> _Exercise_: Your answer must be an exact copy of the entries below, with no pictures in it.

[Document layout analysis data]
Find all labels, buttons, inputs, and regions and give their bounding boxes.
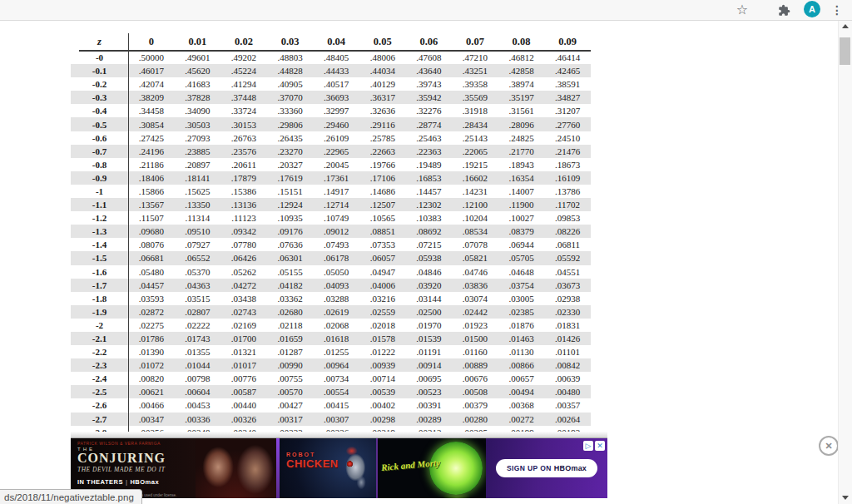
probability-cell: .30153 <box>220 120 267 130</box>
table-row: -1.1.13567.13350.13136.12924.12714.12507… <box>71 198 591 211</box>
robot-chicken-head-image <box>334 445 373 495</box>
probability-cell: .02559 <box>359 307 406 317</box>
probability-cell: .36317 <box>359 92 406 102</box>
probability-cell: .08851 <box>359 226 406 236</box>
probability-cell: .47210 <box>452 52 498 62</box>
table-row: -1.6.05480.05370.05262.05155.05050.04947… <box>71 265 591 279</box>
probability-cell: .25785 <box>359 133 406 143</box>
probability-cell: .01160 <box>452 347 498 357</box>
z-value-cell: -2.2 <box>71 347 128 357</box>
probability-cell: .27425 <box>128 133 175 143</box>
probability-cell: .02500 <box>406 307 453 317</box>
probability-cell: .48405 <box>313 52 359 62</box>
probability-cell: .00307 <box>313 414 359 424</box>
table-row: -1.3.09680.09510.09342.09176.09012.08851… <box>71 225 591 238</box>
z-value-cell: -1.6 <box>71 267 128 277</box>
z-value-cell: -1.8 <box>71 294 128 304</box>
robot-chicken-line1: ROBOT <box>286 452 339 457</box>
ad-close-icon[interactable]: ✕ <box>595 441 605 451</box>
probability-cell: .04551 <box>544 267 591 277</box>
probability-cell: .00889 <box>452 360 498 370</box>
probability-cell: .03754 <box>498 280 545 290</box>
z-value-cell: -2.7 <box>71 414 128 424</box>
probability-cell: .00508 <box>452 387 498 397</box>
probability-cell: .19766 <box>359 160 406 170</box>
ad-panel-robot-chicken: ROBOT CHICKEN <box>280 438 376 498</box>
probability-cell: .00570 <box>267 387 314 397</box>
column-header: 0.04 <box>313 36 359 48</box>
probability-cell: .05370 <box>175 267 221 277</box>
status-url-text: ds/2018/11/negativeztable.png <box>4 492 134 502</box>
probability-cell: .06426 <box>220 253 267 263</box>
probability-cell: .24196 <box>128 146 175 156</box>
probability-cell: .09680 <box>128 226 175 236</box>
probability-cell: .14457 <box>406 186 453 196</box>
probability-cell: .31207 <box>544 106 591 116</box>
probability-cell: .00357 <box>544 400 591 410</box>
probability-cell: .13350 <box>175 200 221 210</box>
status-bar: ds/2018/11/negativeztable.png <box>0 489 142 504</box>
extensions-puzzle-icon[interactable] <box>775 2 792 18</box>
probability-cell: .02222 <box>175 320 221 330</box>
scroll-up-arrow-icon[interactable] <box>839 20 852 32</box>
probability-cell: .15866 <box>128 186 175 196</box>
probability-cell: .11507 <box>128 213 175 223</box>
probability-cell: .15386 <box>220 186 267 196</box>
probability-cell: .20327 <box>267 160 314 170</box>
browser-menu-kebab-icon[interactable]: ⋮ <box>829 2 845 18</box>
z-value-cell: -2.4 <box>71 373 128 383</box>
probability-cell: .01390 <box>128 347 175 357</box>
probability-cell: .00427 <box>267 400 314 410</box>
scrollbar-thumb[interactable] <box>840 37 850 65</box>
scroll-down-arrow-icon[interactable] <box>839 492 852 504</box>
probability-cell: .00298 <box>359 414 406 424</box>
adchoices-icon[interactable]: ▷ <box>583 441 593 451</box>
probability-cell: .46414 <box>544 52 591 62</box>
probability-cell: .03920 <box>406 280 453 290</box>
table-row: -0.5.30854.30503.30153.29806.29460.29116… <box>71 117 591 131</box>
probability-cell: .25463 <box>406 133 453 143</box>
probability-cell: .24825 <box>498 133 545 143</box>
z-value-cell: -0.9 <box>71 173 128 183</box>
table-row: -2.7.00347.00336.00326.00317.00307.00298… <box>71 413 591 426</box>
probability-cell: .10204 <box>452 213 498 223</box>
table-body: -0.50000.49601.49202.48803.48405.48006.4… <box>71 51 591 439</box>
probability-cell: .03836 <box>452 280 498 290</box>
probability-cell: .07780 <box>220 240 267 250</box>
z-value-cell: -0 <box>71 52 128 62</box>
probability-cell: .44828 <box>267 66 314 76</box>
table-row: -1.9.02872.02807.02743.02680.02619.02559… <box>71 305 591 319</box>
hbomax-ad-banner[interactable]: PATRICK WILSON & VERA FARMIGA THE CONJUR… <box>71 432 607 498</box>
probability-cell: .20045 <box>313 160 359 170</box>
probability-cell: .00621 <box>128 387 175 397</box>
probability-cell: .03438 <box>220 294 267 304</box>
probability-cell: .11314 <box>175 213 221 223</box>
probability-cell: .00264 <box>544 414 591 424</box>
probability-cell: .00523 <box>406 387 453 397</box>
profile-avatar[interactable]: A <box>804 1 820 17</box>
probability-cell: .16109 <box>544 173 591 183</box>
probability-cell: .00326 <box>220 414 267 424</box>
probability-cell: .03288 <box>313 294 359 304</box>
probability-cell: .22663 <box>359 146 406 156</box>
probability-cell: .00317 <box>267 414 314 424</box>
z-value-cell: -1.2 <box>71 213 128 223</box>
page-ad-close-button[interactable]: ✕ <box>819 436 839 456</box>
probability-cell: .01831 <box>544 320 591 330</box>
probability-cell: .01130 <box>498 347 545 357</box>
sign-up-button[interactable]: SIGN UP ON HBOmax <box>496 459 597 477</box>
probability-cell: .42858 <box>498 66 545 76</box>
probability-cell: .01970 <box>406 320 453 330</box>
bookmark-star-icon[interactable]: ☆ <box>734 2 750 18</box>
probability-cell: .13786 <box>544 186 591 196</box>
probability-cell: .08076 <box>128 240 175 250</box>
probability-cell: .05592 <box>544 253 591 263</box>
probability-cell: .19215 <box>452 160 498 170</box>
table-row: -0.1.46017.45620.45224.44828.44433.44034… <box>71 64 591 77</box>
probability-cell: .01923 <box>452 320 498 330</box>
probability-cell: .12302 <box>406 200 453 210</box>
probability-cell: .40129 <box>359 79 406 89</box>
probability-cell: .27760 <box>544 120 591 130</box>
vertical-scrollbar[interactable] <box>838 20 852 504</box>
probability-cell: .04363 <box>175 280 221 290</box>
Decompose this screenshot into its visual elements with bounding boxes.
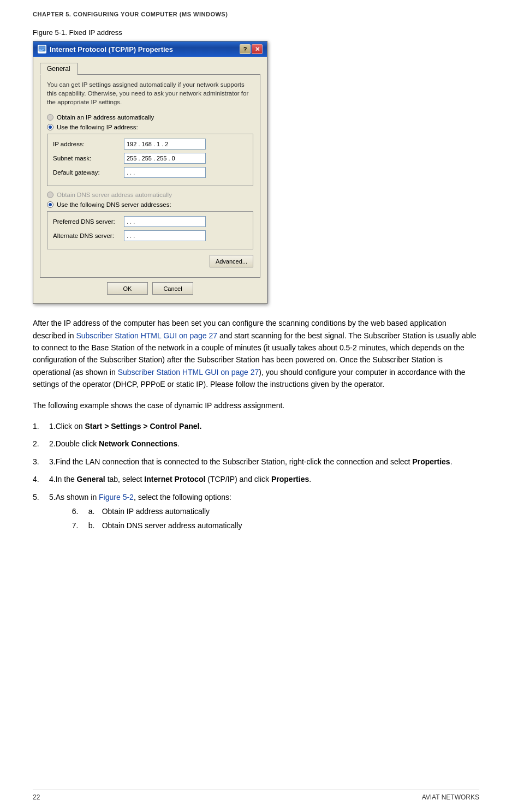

> _Written solution_:
Find all labels, buttons, inputs, and regions and give their bounding boxes.
probability-cell: .30153 <box>220 120 267 130</box>
table-row: -1.1.13567.13350.13136.12924.12714.12507… <box>71 198 591 211</box>
robot-chicken-head-image <box>334 445 373 495</box>
probability-cell: .02559 <box>359 307 406 317</box>
probability-cell: .36317 <box>359 92 406 102</box>
probability-cell: .08851 <box>359 226 406 236</box>
probability-cell: .47210 <box>452 52 498 62</box>
table-row: -1.6.05480.05370.05262.05155.05050.04947… <box>71 265 591 279</box>
probability-cell: .25785 <box>359 133 406 143</box>
probability-cell: .01160 <box>452 347 498 357</box>
z-value-cell: -2.2 <box>71 347 128 357</box>
probability-cell: .27425 <box>128 133 175 143</box>
probability-cell: .02500 <box>406 307 453 317</box>
probability-cell: .48405 <box>313 52 359 62</box>
probability-cell: .00307 <box>313 414 359 424</box>
table-row: -1.3.09680.09510.09342.09176.09012.08851… <box>71 225 591 238</box>
z-value-cell: -1.6 <box>71 267 128 277</box>
z-value-cell: -1.8 <box>71 294 128 304</box>
robot-chicken-line1: ROBOT <box>286 452 339 457</box>
ad-close-icon[interactable]: ✕ <box>595 441 605 451</box>
probability-cell: .04551 <box>544 267 591 277</box>
probability-cell: .00889 <box>452 360 498 370</box>
probability-cell: .03754 <box>498 280 545 290</box>
z-value-cell: -2.7 <box>71 414 128 424</box>
probability-cell: .00508 <box>452 387 498 397</box>
probability-cell: .19766 <box>359 160 406 170</box>
ad-panel-robot-chicken: ROBOT CHICKEN <box>280 438 376 498</box>
probability-cell: .00570 <box>267 387 314 397</box>
column-header: 0.04 <box>313 36 359 48</box>
probability-cell: .05370 <box>175 267 221 277</box>
status-url-text: ds/2018/11/negativeztable.png <box>4 492 134 502</box>
probability-cell: .06426 <box>220 253 267 263</box>
probability-cell: .24196 <box>128 146 175 156</box>
probability-cell: .09680 <box>128 226 175 236</box>
probability-cell: .14457 <box>406 186 453 196</box>
probability-cell: .31207 <box>544 106 591 116</box>
probability-cell: .00357 <box>544 400 591 410</box>
probability-cell: .13350 <box>175 200 221 210</box>
status-bar: ds/2018/11/negativeztable.png <box>0 489 142 504</box>
extensions-puzzle-icon[interactable] <box>775 2 792 18</box>
probability-cell: .02222 <box>175 320 221 330</box>
scroll-up-arrow-icon[interactable] <box>839 20 852 32</box>
probability-cell: .15866 <box>128 186 175 196</box>
probability-cell: .11507 <box>128 213 175 223</box>
probability-cell: .15386 <box>220 186 267 196</box>
probability-cell: .20327 <box>267 160 314 170</box>
browser-menu-kebab-icon[interactable]: ⋮ <box>829 2 845 18</box>
z-value-cell: -2.4 <box>71 373 128 383</box>
probability-cell: .01390 <box>128 347 175 357</box>
probability-cell: .00427 <box>267 400 314 410</box>
scrollbar-thumb[interactable] <box>840 37 850 65</box>
scroll-down-arrow-icon[interactable] <box>839 492 852 504</box>
probability-cell: .00298 <box>359 414 406 424</box>
adchoices-icon[interactable]: ▷ <box>583 441 593 451</box>
probability-cell: .46414 <box>544 52 591 62</box>
probability-cell: .03920 <box>406 280 453 290</box>
table-row: -0.5.30854.30503.30153.29806.29460.29116… <box>71 117 591 131</box>
probability-cell: .25463 <box>406 133 453 143</box>
probability-cell: .24825 <box>498 133 545 143</box>
z-value-cell: -0.9 <box>71 173 128 183</box>
table-row: -2.7.00347.00336.00326.00317.00307.00298… <box>71 413 591 426</box>
probability-cell: .10204 <box>452 213 498 223</box>
table-body: -0.50000.49601.49202.48803.48405.48006.4… <box>71 51 591 439</box>
probability-cell: .03836 <box>452 280 498 290</box>
probability-cell: .07780 <box>220 240 267 250</box>
z-value-cell: -0 <box>71 52 128 62</box>
probability-cell: .44828 <box>267 66 314 76</box>
table-row: -1.9.02872.02807.02743.02680.02619.02559… <box>71 305 591 319</box>
hbomax-ad-banner[interactable]: PATRICK WILSON & VERA FARMIGA THE CONJUR… <box>71 432 607 498</box>
probability-cell: .20045 <box>313 160 359 170</box>
probability-cell: .00621 <box>128 387 175 397</box>
probability-cell: .03438 <box>220 294 267 304</box>
probability-cell: .11314 <box>175 213 221 223</box>
probability-cell: .00264 <box>544 414 591 424</box>
probability-cell: .00523 <box>406 387 453 397</box>
profile-avatar[interactable]: A <box>804 1 820 17</box>
probability-cell: .16109 <box>544 173 591 183</box>
probability-cell: .00326 <box>220 414 267 424</box>
probability-cell: .03288 <box>313 294 359 304</box>
probability-cell: .22663 <box>359 146 406 156</box>
probability-cell: .00317 <box>267 414 314 424</box>
z-value-cell: -1.2 <box>71 213 128 223</box>
page-ad-close-button[interactable]: ✕ <box>819 436 839 456</box>
probability-cell: .01831 <box>544 320 591 330</box>
probability-cell: .01130 <box>498 347 545 357</box>
sign-up-button[interactable]: SIGN UP ON HBOmax <box>496 459 597 477</box>
probability-cell: .42858 <box>498 66 545 76</box>
probability-cell: .01970 <box>406 320 453 330</box>
bookmark-star-icon[interactable]: ☆ <box>734 2 750 18</box>
probability-cell: .13786 <box>544 186 591 196</box>
probability-cell: .08076 <box>128 240 175 250</box>
probability-cell: .05592 <box>544 253 591 263</box>
probability-cell: .19215 <box>452 160 498 170</box>
table-row: -0.1.46017.45620.45224.44828.44433.44034… <box>71 64 591 77</box>
probability-cell: .01923 <box>452 320 498 330</box>
probability-cell: .12302 <box>406 200 453 210</box>
probability-cell: .40129 <box>359 79 406 89</box>
probability-cell: .27760 <box>544 120 591 130</box>
vertical-scrollbar[interactable] <box>838 20 852 504</box>
probability-cell: .04363 <box>175 280 221 290</box>
Decompose this screenshot into its visual elements with bounding boxes.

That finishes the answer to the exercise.